— Your assignment —
The entries that follow must be given again exactly, with the pictures excluded.

— Records from a dataset —
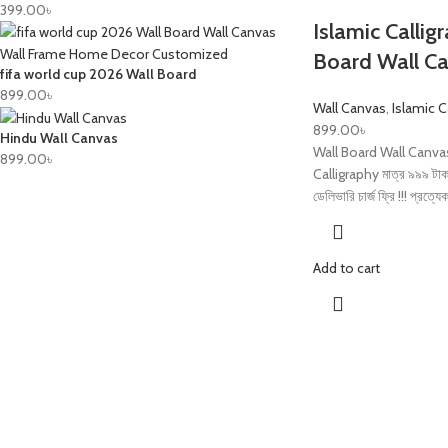
399.00
৳
Islamic Callig
Board Wall C
fifa world cup 2026 Wall Board
899.00
৳
Wall Canvas
,
Islamic 
899.00
৳
Hindu Wall Canvas
Wall Board Wall Canva
899.00
৳
Calligraphy মাত্র ৯৯৯ টাকা
ডেলিভারি চার্জ ফ্রি !!! প্রত্যে
Add to cart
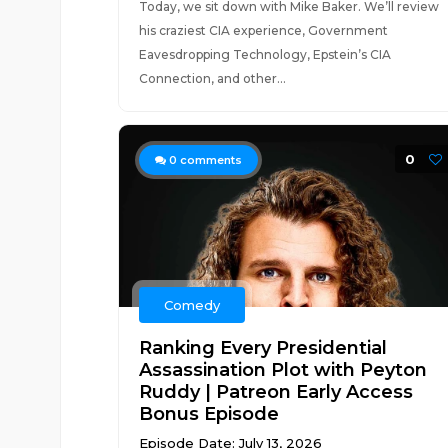
Today, we sit down with Mike Baker. We’ll review
his craziest CIA experience, Government
Eavesdropping Technology, Epstein’s CIA
Connection, and other...
0
0
comments
Comedy
Ranking Every Presidential
Assassination Plot with Peyton
Ruddy | Patreon Early Access
Bonus Episode
Episode Date: July 13, 2026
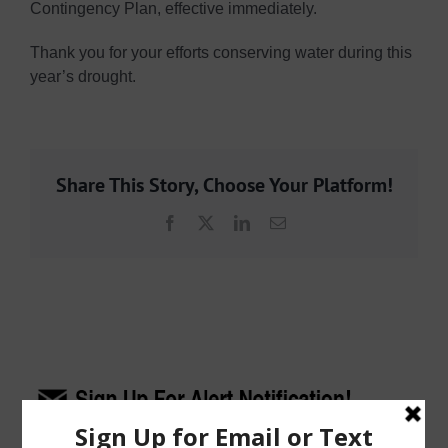
Contingency Plan, effective immediately.
Thank you for your efforts conserving water during this
year’s drought.
Share This Story, Choose Your Platform!
Facebook
X
LinkedIn
Email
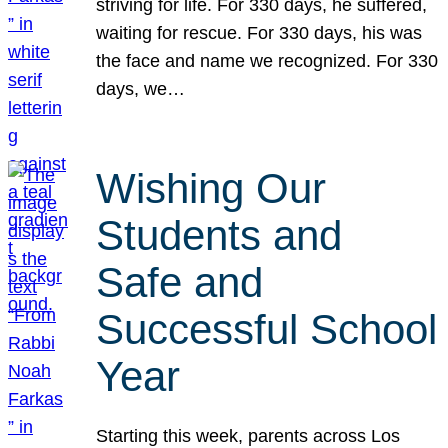
striving for life. For 330 days, he suffered,
waiting for rescue. For 330 days, his was
the face and name we recognized. For 330
days, we…
Wishing Our
Students and
Safe and
Successful School
Year
Starting this week, parents across Los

— Response area —
399.00
৳
Islamic Callig
Board Wall C
fifa world cup 2026 Wall Board
899.00
৳
Wall Canvas
,
Islamic 
899.00
৳
Hindu Wall Canvas
Wall Board Wall Canva
899.00
৳
Calligraphy মাত্র ৯৯৯ টাকা
ডেলিভারি চার্জ ফ্রি !!! প্রত্যে
Add to cart
Today, we sit down with Mike Baker. We’ll review
his craziest CIA experience, Government
Eavesdropping Technology, Epstein’s CIA
Connection, and other...
0
0
comments
Comedy
Ranking Every Presidential
Assassination Plot with Peyton
Ruddy | Patreon Early Access
Bonus Episode
Episode Date: July 13, 2026
Contingency Plan, effective immediately.
Thank you for your efforts conserving water during this
year’s drought.
Share This Story, Choose Your Platform!
Facebook
X
LinkedIn
Email
striving for life. For 330 days, he suffered,
waiting for rescue. For 330 days, his was
the face and name we recognized. For 330
days, we…
Wishing Our
Students and
Safe and
Successful School
Year
Starting this week, parents across Los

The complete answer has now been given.